Shannon owed $17,125 from her undergraduate degree and $87,058 from her law degree. Street had no loans from his bachelor’s but owed over $92,000 from law school.
“I remember thinking to myself that if I was very proactive in paying it off when I got out of law school, then maybe the debt wouldn’t be so bad,” he says. “But the average interest rate on our loans was about 6.5%. It was about $1,000 of interest per month.”
Even after the couple passed the Bar Exam in 2013, they still struggled to find work. “I was literally putting in job applications to any job that I could get,” he says.
Street eventually took a job stocking shelves at Target from 3 a.m. to 10 a.m. so he could network and apply for legal jobs during the day.

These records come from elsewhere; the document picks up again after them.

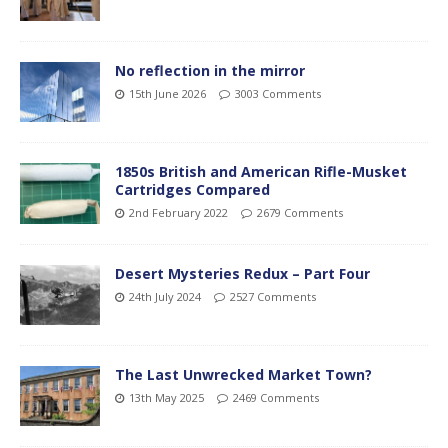
No reflection in the mirror
15th June 2026
3003 Comments
1850s British and American Rifle-Musket
Cartridges Compared
2nd February 2022
2679 Comments
Desert Mysteries Redux – Part Four
24th July 2024
2527 Comments
The Last Unwrecked Market Town?
13th May 2025
2469 Comments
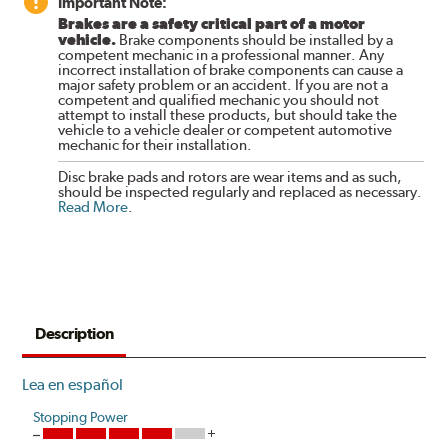
Important Note:
Brakes are a safety critical part of a motor
vehicle.
Brake components should be installed by a
competent mechanic in a professional manner. Any
incorrect installation of brake components can cause a
major safety problem or an accident. If you are not a
competent and qualified mechanic you should not
attempt to install these products, but should take the
vehicle to a vehicle dealer or competent automotive
mechanic for their installation.
Disc brake pads and rotors are wear items and as such,
should be inspected regularly and replaced as necessary.
Read More
.
Description
Lea en español
Stopping Power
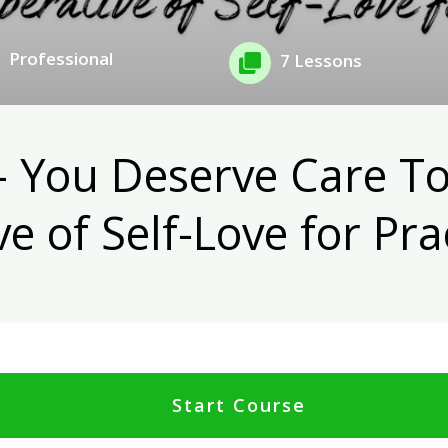
Professional
7 Lessons
- You Deserve Care To
e of Self-Love for Pra
Start Course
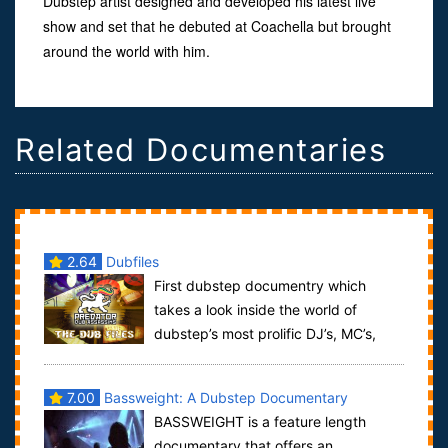
Dubstep artist designed and developed his latest live
show and set that he debuted at Coachella but brought
around the world with him.
Related Documentaries
2.64
Dubfiles
First dubstep documentry which
takes a look inside the world of
dubstep’s most prolific DJ’s, MC’s,
and producers. Come with us as we show you some...
7.00
Bassweight: A Dubstep Documentary
BASSWEIGHT is a feature length
documentary that offers an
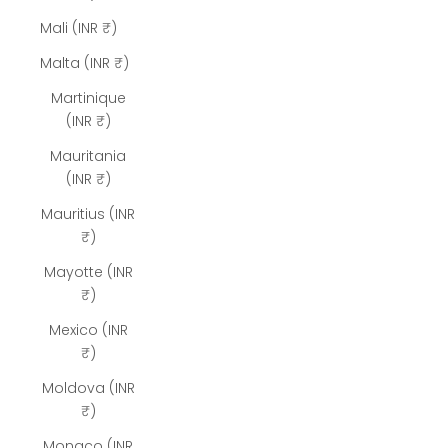
Mali (INR ₹)
Malta (INR ₹)
Martinique
(INR ₹)
Mauritania
(INR ₹)
Mauritius (INR
₹)
Mayotte (INR
₹)
Mexico (INR
₹)
Moldova (INR
₹)
Monaco (INR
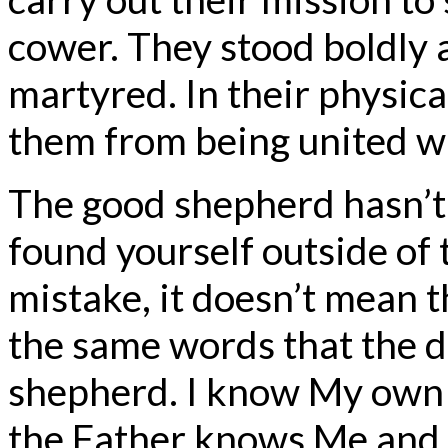
cower. They stood boldly 
martyred. In their physica
them from being united w
The good shepherd hasn’t l
found yourself outside of
mistake, it doesn’t mean th
the same words that the d
shepherd. I know My own
the Father knows Me and I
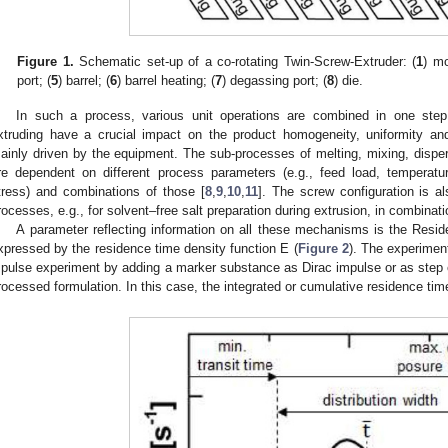
Figure 1.
Schematic set-up of a co-rotating Twin-Screw-Extruder: (
1
) mo
port; (
5
) barrel; (
6
) barrel heating; (
7
) degassing port; (
8
) die.
In such a process, various unit operations are combined in one ste
xtruding have a crucial impact on the product homogeneity, uniformity an
ainly driven by the equipment. The sub-processes of melting, mixing, dispers
re dependent on different process parameters (e.g., feed load, temperatu
tress) and combinations of those [
8
,
9
,
10
,
11
]. The screw configuration is al
rocesses, e.g., for solvent–free salt preparation during extrusion, in combinat
A parameter reflecting information on all these mechanisms is the Reside
xpressed by the residence time density function E (
Figure 2
). The experiment
 pulse experiment by adding a marker substance as Dirac impulse or as step 
rocessed formulation. In this case, the integrated or cumulative residence time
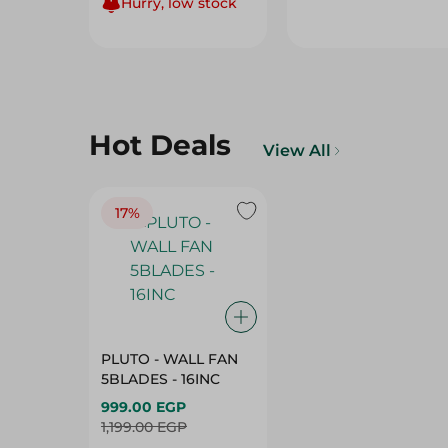
Hurry, low stock
Hot Deals
View All
17%
PLUTO - WALL FAN
5BLADES - 16INC
999.00 EGP
1,199.00 EGP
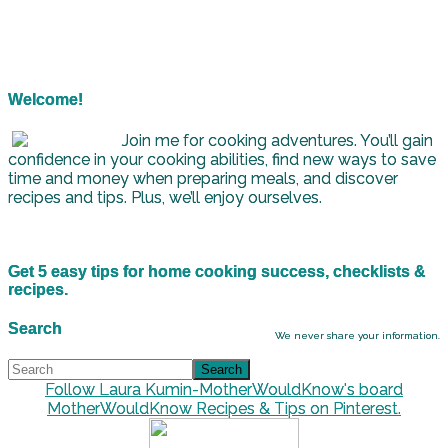
Welcome!
Join me for cooking adventures. You’ll gain
confidence in your cooking abilities, find new ways to save
time and money when preparing meals, and discover
recipes and tips. Plus, we’ll enjoy ourselves.
Get 5 easy tips for home cooking success, checklists &
recipes.
Search
We never share your information.
Follow Laura Kumin-MotherWouldKnow's board
MotherWouldKnow Recipes & Tips on Pinterest.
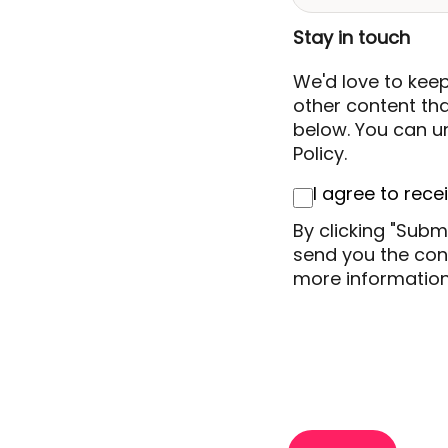
Stay in touch
We'd love to kee
other content that
below. You can un
Policy.
I agree to rec
By clicking "Subm
send you the cont
more information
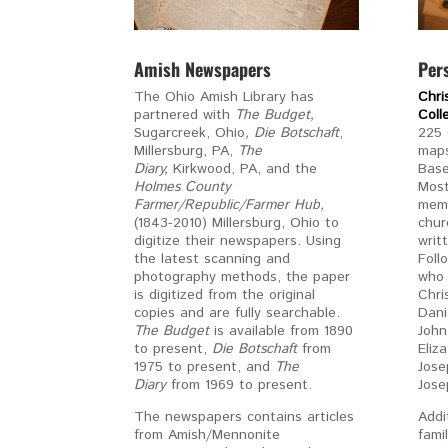
Amish Newspapers
Per
The Ohio Amish Library has
Chri
partnered with
The Budget,
Col
Sugarcreek, Ohio
, Die
Botschaft
,
225 
Millersburg, PA,
The
maps
Diary,
Kirkwood, PA, and the
Base
Holmes County
Most
Farmer/Republic/Farmer Hub,
memb
(1843-2010) Millersburg, Ohio to
chur
digitize their newspapers. Using
writ
the latest scanning and
Foll
photography methods, the paper
who 
is digitized from the original
Chri
copies and are fully searchable.
Dani
The Budget
is available from 1890
John
to present,
Die Botschaft
from
Eliz
1975 to present, and
The
Jose
Diary
from 1969 to present.
Jose
The newspapers contains articles
Addi
from Amish/Mennonite
fami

He says he would keep his suit in his car and change into it in a 7-Eleven bathroom before interviews. Shannon took a job in the framing department of a local Michael’s.
Eventually, Street landed his first legal job in Grand Junction, Colorado, where he earned $36,000. The couple later moved to the Dallas-Fort Worth, Texas, area for better jobs and slowly began making progress on their loans.
“Everything we thought about was student loans. It was all-consuming,” he says. “We poured every extra dollar into our student loans. We did not vacation. We did not buy a new TV. (In fact we still have our TV from law school). We took secondhand furniture and clothes when offered. We just saved and saved.”
Street says he and his wife put off having children for six years and did not attend friends’ weddings because of their student loans.
Today, Street has $27,630 left in student debt and his wife owes $6,820. They now live in Boise, Idaho, have two young children and feel repayment is finally in sight. Street has even begun putting away money in a 529 fund so his kids “do not have to deal with the same burden.”
And while Street says earning his law degree was necessary for him to become an attorney and is proud to have made such progress on his debt, both he and Becker say they support some kind of student debt relief — and addressing the cycle of student debt — for future generations.
“You can’t accuse me of wanting someone else to take accountability for my student loans. I’ve paid my debts and I’m going to finish,” he says. “But I went through it, and I can tell you the student debt process was not worth it.
“I wouldn’t wish the student debt experience on anyone.”